# Feeders.... Do they scare deer or really work??



## Jamis (Apr 8, 2007)

jason smith said:


> got a question that i have been wondering. got a few really good spots to hunt this year and thought of putting some feeders on them. i have been told that big bucks know feeders are not natural, and avoid them. what do you think, do they work with all deer, or just some doe and fawn. i know some people have got pics of big bucks at feeders, but i am wanting to hear all sides to the spectrum on this before i put out a feeder.
> 
> jason


IMO the sound of a feeder attracts deer, not to sure as to whether or not big bucks avoid them though


----------



## Boger (Dec 3, 2008)

I use a feeder to attract turkeys to our property and the deer are teriffied of it. The deer just look at it and run.:sad:


----------



## Springhill (Oct 30, 2007)

I use a feeders during the summer and stop it a couple of weeks before season. I have had lots of trailcam pics of deer including big boys around both spin and trough feeders. They take a little while to get used to it, but they can't stay away from the golden acorns :wink:


----------



## jason smith (Nov 28, 2007)

*!!*

i have about 3 spin feeders and do not want them just sitting around this year, how ever, i have used them in the past, got pics of bucks at them, but have a GOLDEN new spot where activity is already a pleanty, and wanted to put out a feeder to keep them on this same path through the year. .... just did not want to screw up the activity. thought of just making a gravity feeder out of pvc pipe, that way there is n o noise. still not too sure.

jason


----------



## trophyhunter20 (Nov 1, 2007)

Feeders don't scare deer. I've keep my feeder out all year. When it goes off it wouldn't be 5 mins and the deer start showing up. The deer love the feed so much that its like feeding cows, cause very time i go and fill it up the deer will follow the 4-wheeler all the way to the feeder and stand about 30 yards away from me and wait till i get done filling it up. I put a mixer of feed like sunflower seeds,wheat feed and shelled corn. it works great for deer, turkeys and dove. I put that mixer in my feeder year round.


----------



## saskguy (Aug 25, 2007)

Make sure you get the "nocturnal nightmare". Anyone else see that add? BARF!!!


----------



## 30-30 (Mar 23, 2006)

On our place in east texas, it has taken the deer two years to become comfortable with feeders. They tend to avoid them at first, but become more used to them as time goes on. Sometimes it takes a month, sometimes it takes a couple of years, but they will get used to feeders. After years of consistent feeding and never letting the feeders run dry, the sound of a feeder going off can attract deer immediately. Feeders attract more does than bucks, but then again, don't you want to be where the does are during the rut? :wink:


----------



## 30-30 (Mar 23, 2006)

saskguy said:


> Make sure you get the "nocturnal nightmare". Anyone else see that add?

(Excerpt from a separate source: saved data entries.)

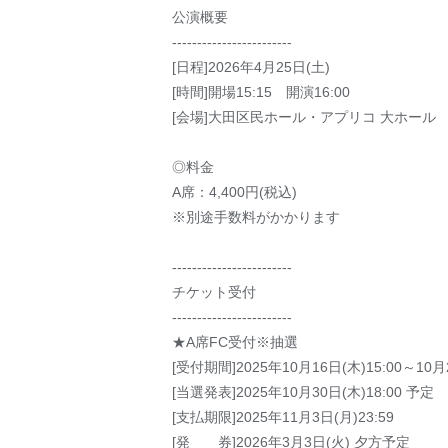
公演概要
------------------------
[日程]2026年4月25日(土)
[時間]開場15:15 開演16:00
[会場]大田区民ホール・アプリコ 大ホール
◎料金
A席：4,400円(税込)
※別途手数料がかかります
------------------------
チケット受付
------------------------
★A席FC受付※抽選
[受付期間]2025年10月16日(木)15:00～10月2
[当選発表]2025年10月30日(木)18:00 予定
[支払期限]2025年11月3日(月)23:59
[発 券]2026年3月3日(火) 夕方予定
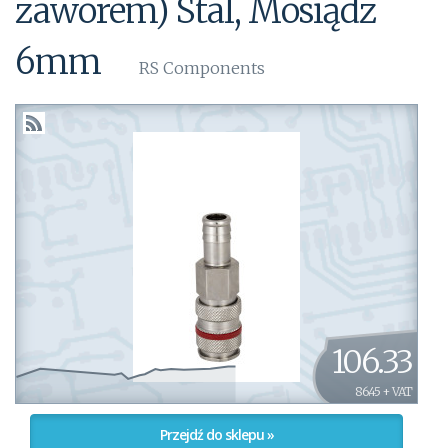
zaworem) Stal, Mosiądz
6mm
RS Components
106.33
86.45 + VAT
Przejdź do sklepu »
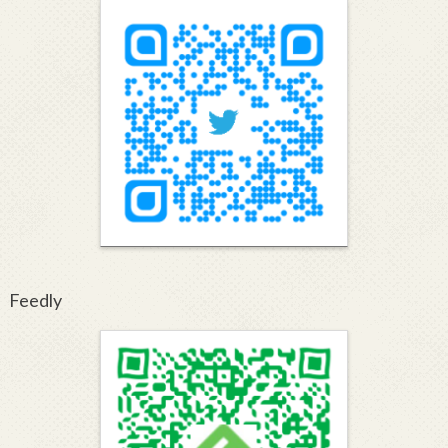
Feedly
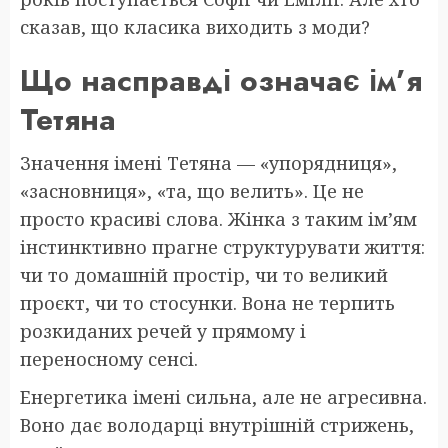
сказав, що класика виходить з моди?
Що насправді означає ім’я
Тетяна
Значення імені Тетяна — «упорядниця»,
«засновниця», «та, що велить». Це не
просто красиві слова. Жінка з таким ім’ям
інстинктивно прагне структурувати життя:
чи то домашній простір, чи то великий
проєкт, чи то стосунки. Вона не терпить
розкиданих речей у прямому і
переносному сенсі.
Енергетика імені сильна, але не агресивна.
Воно дає володарці внутрішній стрижень,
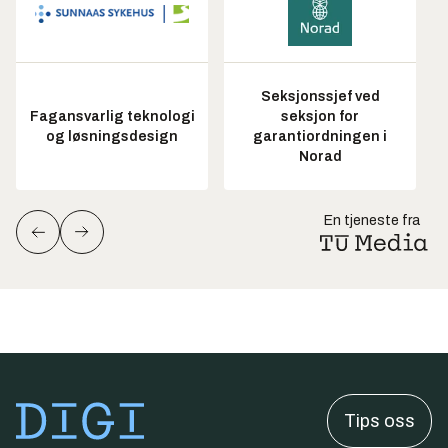
Seksjonssjef ved
Fagansvarlig teknologi
seksjon for
og løsningsdesign
garantiordningen i
Norad
En tjeneste fra
Tips oss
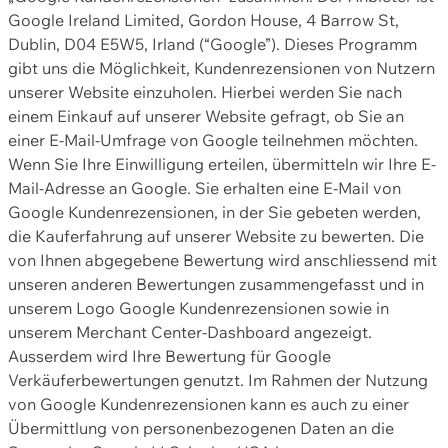
Google Ireland Limited, Gordon House, 4 Barrow St,
Dublin, D04 E5W5, Irland (“Google”). Dieses Programm
gibt uns die Möglichkeit, Kundenrezensionen von Nutzern
unserer Website einzuholen. Hierbei werden Sie nach
einem Einkauf auf unserer Website gefragt, ob Sie an
einer E-Mail-Umfrage von Google teilnehmen möchten.
Wenn Sie Ihre Einwilligung erteilen, übermitteln wir Ihre E-
Mail-Adresse an Google. Sie erhalten eine E-Mail von
Google Kundenrezensionen, in der Sie gebeten werden,
die Kauferfahrung auf unserer Website zu bewerten. Die
von Ihnen abgegebene Bewertung wird anschliessend mit
unseren anderen Bewertungen zusammengefasst und in
unserem Logo Google Kundenrezensionen sowie in
unserem Merchant Center-Dashboard angezeigt.
Ausserdem wird Ihre Bewertung für Google
Verkäuferbewertungen genutzt. Im Rahmen der Nutzung
von Google Kundenrezensionen kann es auch zu einer
Übermittlung von personenbezogenen Daten an die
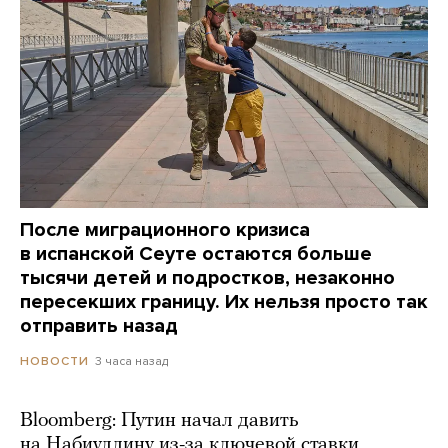
После миграционного кризиса
в испанской Сеуте остаются больше
тысячи детей и подростков, незаконно
пересекших границу. Их нельзя просто так
отправить назад
3 часа назад
НОВОСТИ
Bloomberg: Путин начал давить
на Набиуллину из-за ключевой ставки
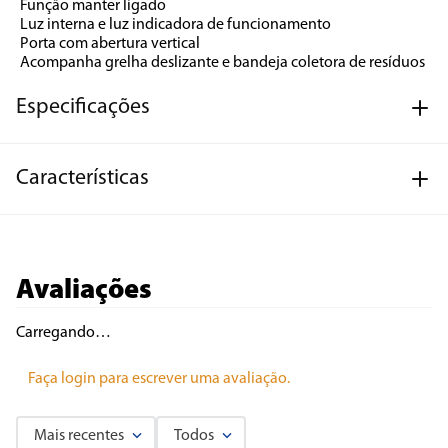
Função manter ligado
Luz interna e luz indicadora de funcionamento
Porta com abertura vertical
Acompanha grelha deslizante e bandeja coletora de resíduos
Especificações
Características
Avaliações
Carregando…
Faça login para escrever uma avaliação.
Mais recentes
Todos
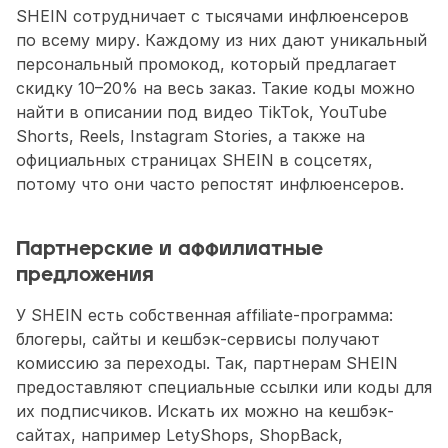
SHEIN сотрудничает с тысячами инфлюенсеров 
по всему миру. Каждому из них дают уникальный 
персональный промокод, который предлагает 
скидку 10–20% на весь заказ. Такие коды можно 
найти в описании под видео TikTok, YouTube 
Shorts, Reels, Instagram Stories, а также на 
официальных страницах SHEIN в соцсетях, 
потому что они часто репостят инфлюенсеров.
Партнерские и аффилиатные 
предложения
У SHEIN есть собственная affiliate-программа: 
блогеры, сайты и кешбэк-сервисы получают 
комиссию за переходы. Так, партнерам SHEIN 
предоставляют специальные ссылки или коды для 
их подписчиков. Искать их можно на кешбэк-
сайтах, например LetyShops, ShopBack, 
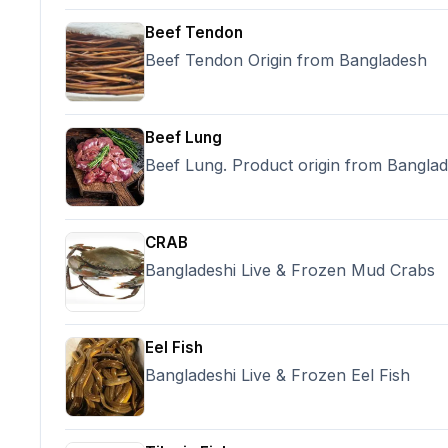
payment Confirmation, Origin: Bang
28.000 Mrt.Tons, Price: Negotiable.(Not
Beef Tendon
20/40 kg’s contain per hdpe poly bag,
Beef Tendon Origin from Bangladesh
70% advance payment by T/T against PI
and rest of the 30% against BL scan cop
Shipment Time: 10/15 days or Depend o
payment Confirmation, Origin: India,
Beef Lung
Beef Lung. Product origin from Bangla
CRAB
Bangladeshi Live & Frozen Mud Crabs
Eel Fish
Bangladeshi Live & Frozen Eel Fish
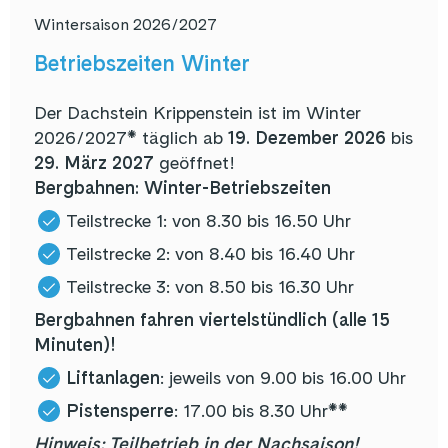
Wintersaison 2026/2027
Betriebszeiten Winter
Der Dachstein Krippenstein ist im Winter
2026/2027* täglich ab
19. Dezember 2026
bis
29. März 2027
geöffnet!
Bergbahnen: Winter-Betriebszeiten
Teilstrecke 1: von 8.30 bis 16.50 Uhr
Teilstrecke 2: von 8.40 bis 16.40 Uhr
Teilstrecke 3: von 8.50 bis 16.30 Uhr
Bergbahnen fahren viertelstündlich (alle 15
Minuten)!
Liftanlagen
: jeweils von 9.00 bis 16.00 Uhr
Pistensperre
: 17.00 bis 8.30 Uhr**
Hinweis: Teilbetrieb in der Nachsaison!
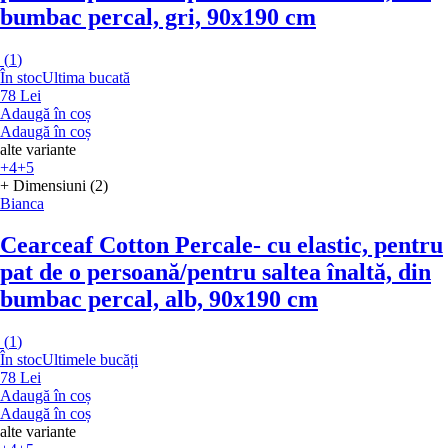
bumbac percal, gri, 90x190 cm
(
1
)
În stoc
Ultima bucată
78 Lei
Adaugă în coș
Adaugă în coș
alte variante
+4
+5
+ Dimensiuni (2)
Bianca
Cearceaf Cotton Percale
- cu elastic, pentru
pat de o persoană/pentru saltea înaltă, din
bumbac percal, alb, 90x190 cm
(
1
)
În stoc
Ultimele bucăți
78 Lei
Adaugă în coș
Adaugă în coș
alte variante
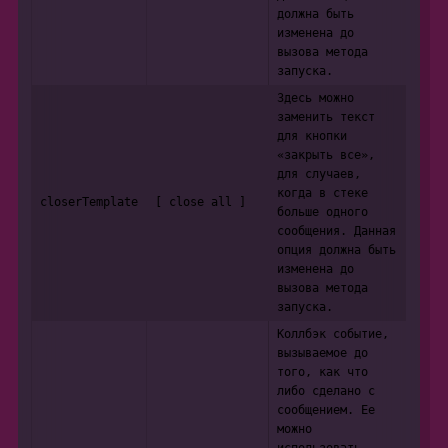
должна быть
изменена до
вызова метода
запуска.
Здесь можно
заменить текст
для кнопки
«закрыть все»,
для случаев,
когда в стеке
closerTemplate
[ close all ]
больше одного
сообщения. Данная
опция должна быть
изменена до
вызова метода
запуска.
Коллбэк событие,
вызываемое до
того, как что
либо сделано с
сообщением. Ее
можно
использовать,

BARF!!!


What happens to your feed if it rains? ukey:


----------



## dynamicarchery (Oct 25, 2007)

I have used feeders for years and they do attract deer, mostly does and small bucks. However, I did see a 3 1/2 year old buck at one feeder last year. On the down side the deer that come into them are extremely cautious. They also tend to attract bear to the area which the deer don't care for.


----------



## toddboy23 (Sep 11, 2008)

These pics are from 2 days after I put this new feeder out! :mg:


























They def. aren't scared of them in Oklahoma!


----------



## jason smith (Nov 28, 2007)

*?*

what if the is already deer activity going on. should there be any thing done or not. i am stumped. they are going through the area, but i wanted to plant a small plot and put a feeder just to ensure constant pass through of deer so when season comes in they should be used to it and feeding daily. just do not want to try to fix something thats not broken.

jason


----------



## jason smith (Nov 28, 2007)

*!!*

nice pics. did they keep coming in to the feeder?


----------



## bigrackHack (Jun 11, 2004)

jason smith said:


> i have been told that big bucks know feeders are not natural, and avoid them.
> jason


Deer don't have the reasoning ability to distinguish whether or not something is "natural". They can tell if something is "new", but they get used to it quickly. However, mature bucks avoiding the area will have more to do with the increase of human scent and activity during the daytime.


----------



## ShootToKill10 (Aug 22, 2007)

jason smith said:


> got a question that i have been wondering. got a few really good spots to hunt this year and thought of putting some feeders on them. i have been told that big bucks know feeders are not natural, and avoid them. what do you think, do they work with all deer, or just some doe and fawn. i know some people have got pics of big bucks at feeders, but i am wanting to hear all sides to the spectrum on this before i put out a feeder.
> 
> jason


I have had many deer stand there under the feeder and wait for it to go off and when it goes off they dont even flinch they just begin eating. No way feeders scare deer


----------



## Red Fletch (Apr 25, 2008)

ShootToKill10 said:


> I have had many deer stand there under the feeder and wait for it to go off and when it goes off they dont even flinch they just begin eating. No way feeders scare deer


I've seen it go both ways. Some deer run away and some deer run twards it. Haven't seen any big bucks near them or on camera but I don't hunt over them anyway. I don't think I'd put one out in a new spot till after I hunted it for a season. If they are already there I'd try something less invasive at first. Any feeder that is availible 24 hours usually will not increase sightings during hunting hours and will be costly to keep full. Best going with a timed feeder if you do.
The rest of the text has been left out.